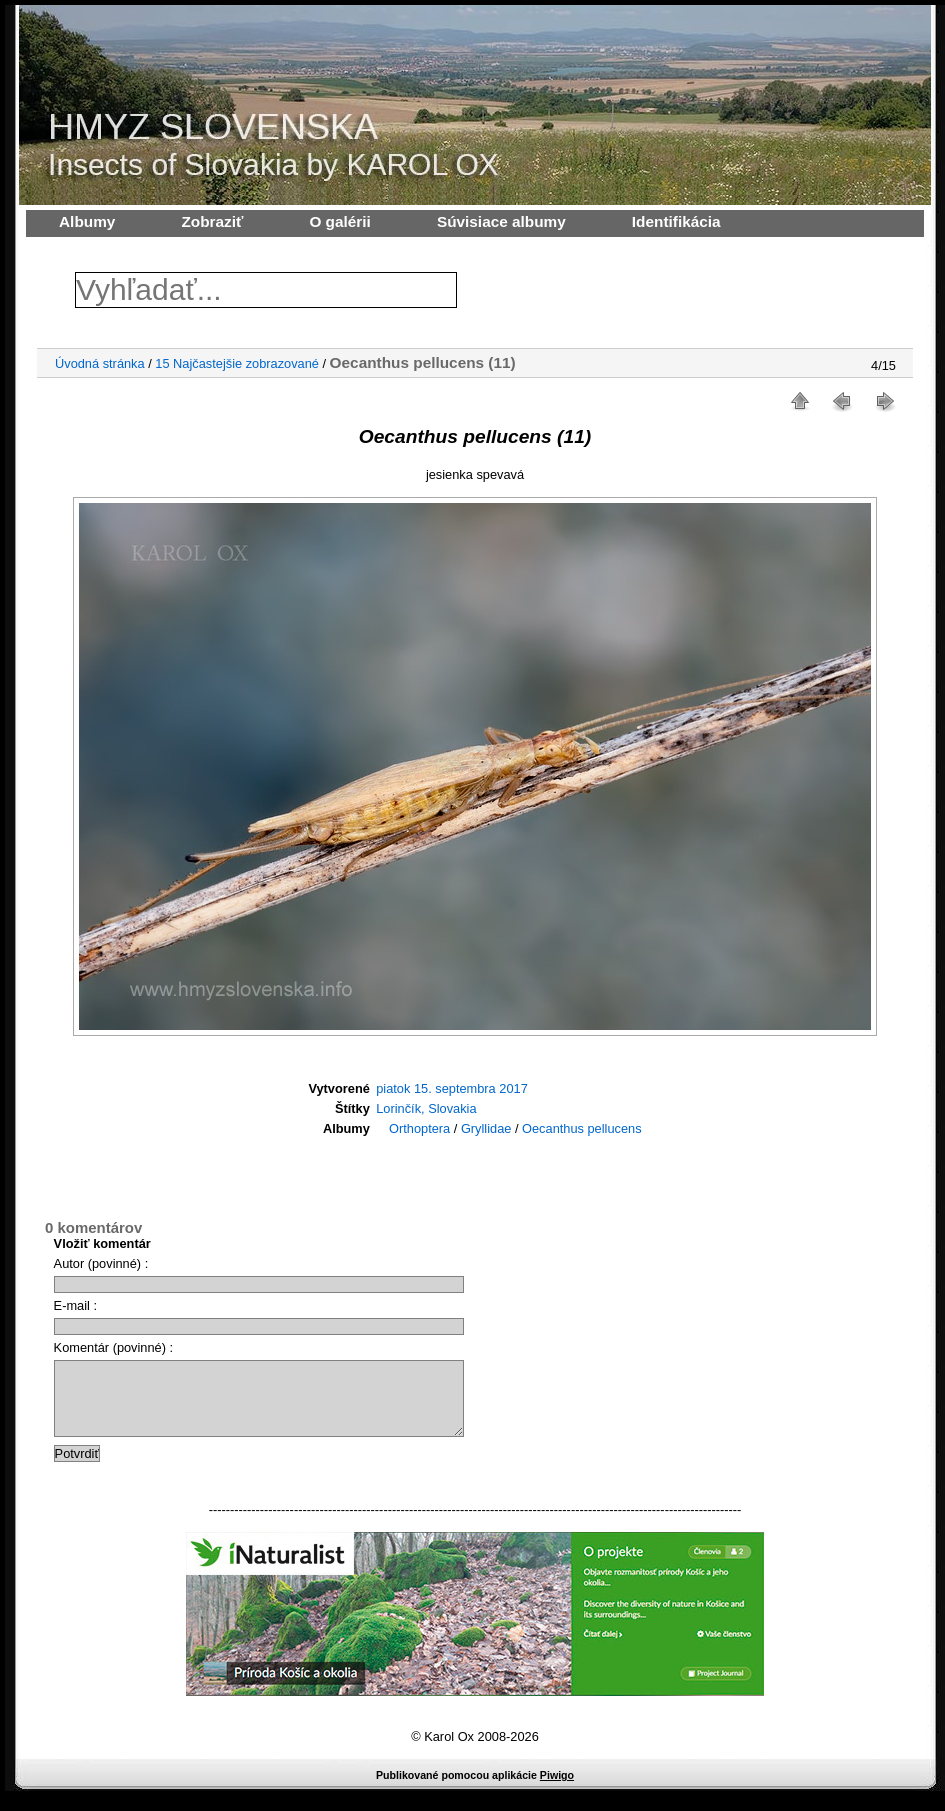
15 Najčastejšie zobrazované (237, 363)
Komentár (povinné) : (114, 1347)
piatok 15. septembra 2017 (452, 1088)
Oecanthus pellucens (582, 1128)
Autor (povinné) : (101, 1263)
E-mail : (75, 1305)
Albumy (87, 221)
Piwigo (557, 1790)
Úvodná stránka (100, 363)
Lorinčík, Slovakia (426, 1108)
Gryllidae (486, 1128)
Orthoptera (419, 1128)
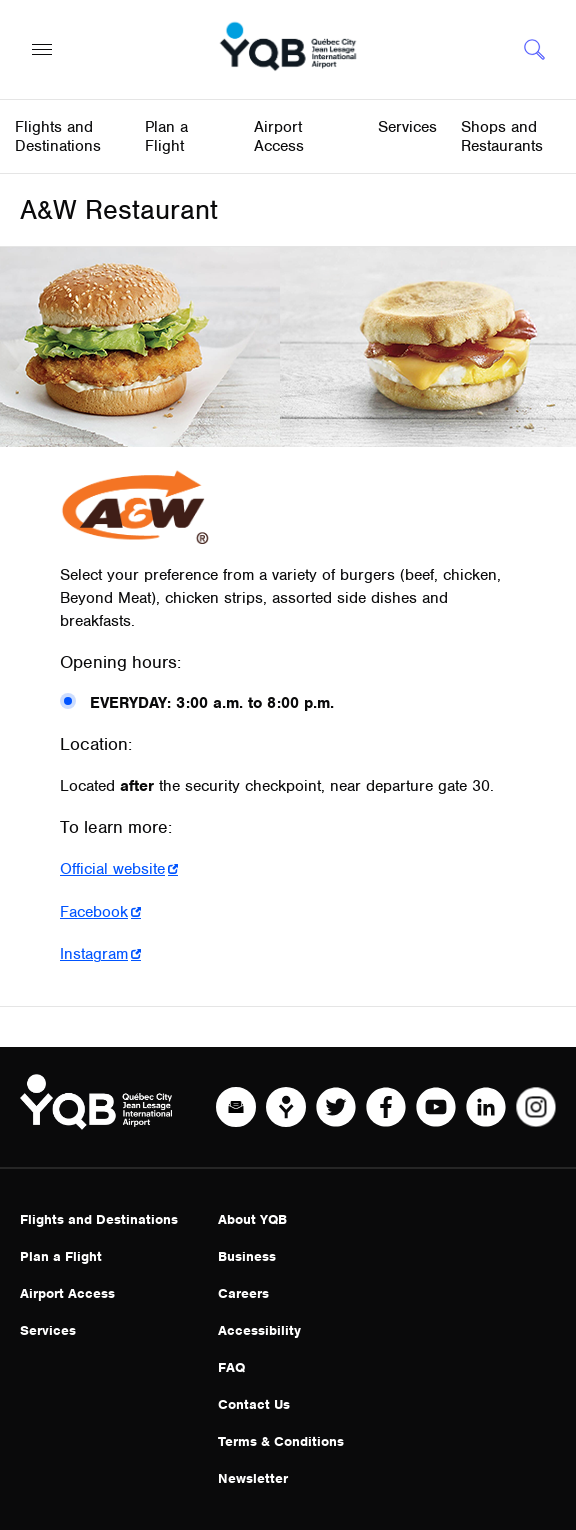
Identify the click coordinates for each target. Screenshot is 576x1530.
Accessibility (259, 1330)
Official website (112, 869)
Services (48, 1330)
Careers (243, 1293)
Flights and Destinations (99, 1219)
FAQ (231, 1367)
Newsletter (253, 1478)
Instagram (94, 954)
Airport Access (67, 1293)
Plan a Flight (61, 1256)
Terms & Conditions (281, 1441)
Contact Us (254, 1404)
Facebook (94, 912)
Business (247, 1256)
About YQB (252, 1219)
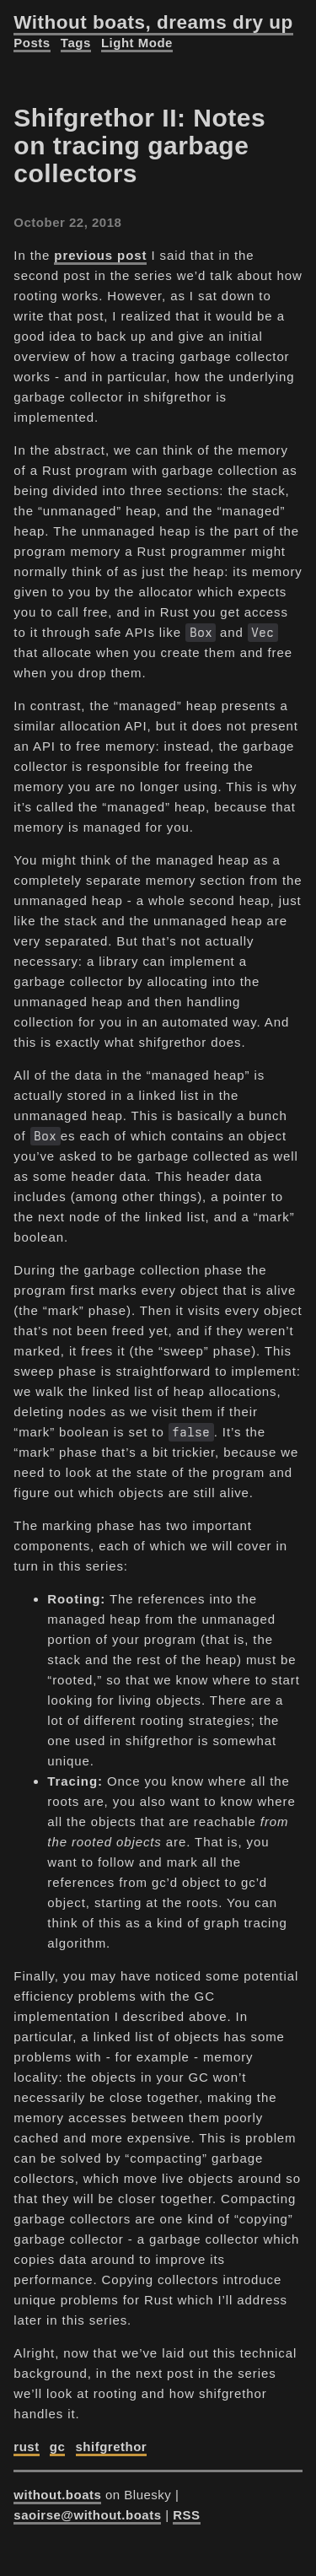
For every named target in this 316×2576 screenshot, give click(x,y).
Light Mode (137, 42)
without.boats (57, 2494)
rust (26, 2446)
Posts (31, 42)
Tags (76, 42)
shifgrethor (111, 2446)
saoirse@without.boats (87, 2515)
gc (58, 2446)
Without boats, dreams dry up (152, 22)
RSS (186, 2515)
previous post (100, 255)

[Exercise objective]:
What this calls for is a word-for-word copy of the listing above, pictures excluded.

[Answer box]:
15 Najčastejšie zobrazované (237, 363)
Komentár (povinné) : (114, 1347)
piatok 15. septembra 2017 (452, 1088)
Oecanthus pellucens (582, 1128)
Autor (povinné) : (101, 1263)
E-mail : (75, 1305)
Albumy (87, 221)
Piwigo (557, 1790)
Úvodná stránka (100, 363)
Lorinčík, Slovakia (426, 1108)
Gryllidae (486, 1128)
Orthoptera (419, 1128)
Identify the click coordinates for each target. Screenshot is 576x1530.
Accessibility (259, 1330)
Official website (112, 869)
Services (48, 1330)
Careers (243, 1293)
Flights and Destinations (99, 1219)
FAQ (231, 1367)
Newsletter (253, 1478)
Instagram (94, 954)
Airport Access (67, 1293)
Plan a Flight (61, 1256)
Terms & Conditions (281, 1441)
Contact Us (254, 1404)
Facebook (94, 912)
Business (247, 1256)
About YQB (252, 1219)
For every named target in this 316×2576 screenshot, give click(x,y).
Light Mode (137, 42)
without.boats (57, 2494)
rust (26, 2446)
Posts (31, 42)
Tags (76, 42)
shifgrethor (111, 2446)
saoirse@without.boats (87, 2515)
gc (58, 2446)
Without boats, dreams dry up (152, 22)
RSS (186, 2515)
previous post (100, 255)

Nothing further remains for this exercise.